Fotos der Eröffnung am 31. August, bei der die 3G-Regel galt: © Katharina Schiffl

Zu den Künstlerinnen

Suzanne Dixon

Suzanne Dixon (geb. 1972) beschäftigt sich mit vergangenen Zeiten und fernen Epochen. Schon als Kind begegnete sie durch ihre Mutter, die Archäologin ist, (prä-) historischem Kulturgut. Ins-besondere Artefakte, die zu repräsentativen Zwecken entstanden sind, faszinieren sie. Dixons Figurenbilder beziehen sich sowohl auf österreichische Adelsdynastien aus dem Barock, dem Rokoko und der Biedermeierzeit als auch auf gegenwärtige Staats- und Stadtoberhäupter. Im Mittelpunkt der Bunt- und Filzstift-Zeichnungen in DIN A4 und A3-Formaten, die wie Schautafeln in einem Museum wirken, stehen Herrscherinnen, deren ornamental verzierte Gewänder, Accessoires und Gebrauchsutensilien: Das reicht von einer Kurfürstin über eine Markgräfin bis zu einer Hinterhofmadonna. Meist ist ihr Haupt bekrönt. Das Design der bunt gemusterten Kleider erinnert in der detaillierten Ausführung und der präzisen Setzung von Punkten und Farbflächen an die kleinformatigen Stickereien der Künstlerin, die sie in einem Künstlerbuch gesammelt hat.

Susanne Kuzma

Susanne Kuzma (geb. 1966) malt Landschaften in Farben, die froh machen. Die Künstlerin abstrahiert von fotografischen Vorlagen, die sie inspirieren, indem sie etwa Horizont, Wiese und Acker in Streifen und bunte Schachbrettmuster auflöst. Die letztendlich doch gegenständlichen Bilder werden aus Quadraten, motivischen Wiederholungen und Streifen konstruiert.

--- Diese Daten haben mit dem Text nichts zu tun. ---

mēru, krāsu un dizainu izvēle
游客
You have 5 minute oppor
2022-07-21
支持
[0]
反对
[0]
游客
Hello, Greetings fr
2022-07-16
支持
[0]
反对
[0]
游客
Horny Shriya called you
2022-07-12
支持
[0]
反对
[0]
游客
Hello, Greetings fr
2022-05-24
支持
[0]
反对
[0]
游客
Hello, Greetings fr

Es entstehen ornamentale Musterbilder, die die Oberfläche betonen. Wolken ähneln Kritzeleien mit farblichem Verlauf, Natur wird verfremdet, stilisiert und fantastisch überhöht: Blumen, Bäume und Tiere scheinen einem freien Reich der Imagination zu entspringen und weisen nur eine vage Ähnlichkeit mit der Realität auf. Kuzma folgt einem künstlerischen Programm, das sich dem Schönen verschrieben hat. Ihre schematisierten Formen sind einer unverkünstelten Herangehensweise geschuldet. Die Harmonie der Ordnung darzustellen ist nicht das Ziel der Künstlerin, stattdessen inszeniert sie immer wieder Fehler und Regelbrüche.

Ingrid Lechner

Frösche, Papageien, Eulen, Schmetterlinge und Chamäleons sind typische Bildmotive von Ingrid Lechner (1972). Eingebettet in eine in vielen Grüntönen schillernde Fauna versammelt sich auf den Papierarbeiten eine exotische Tierwelt, animalische Fantasiewesen und Raubtiere, die Flügel haben, präsentieren sich stolz unter einem Himmel aus bunten Girlanden. Eine Horde von ordinären Hauskatzen stellt Lechner vor einer Herzchentapete dar. Das eine Mal als Masse, das andere Mal fein säuberlich arrangiert oder aufgestellt in Reih und Glied. Bevor sie zu arbeiten beginnt, studiert Lechner Bücher und Fotografien und übersetzt dann die von ihr ausgewählten Darstellungen in eine flächige Formensprache. Das realitätsgetreue Abbild der Wirklichkeit war für die Künstlerin noch nie von Interesse. Mit der ausgeprägten Ornamentik, den schrillen Farbwirbeln, die häufig die statische Komposition dynamisieren, muten die Werke häufig psychedelisch an. Die Verschränkung von Farben und Formen beherrscht die Farbstiftzeichnungen genauso wie der Fokus auf Tierdarstellungen. Konventionelle Bildordnungen will Lechner aushebeln und dreht während des Arbeitsprozesses immer wieder den Bildträger, um die Hierarchien von oben und unten, links und rechts zu relativieren.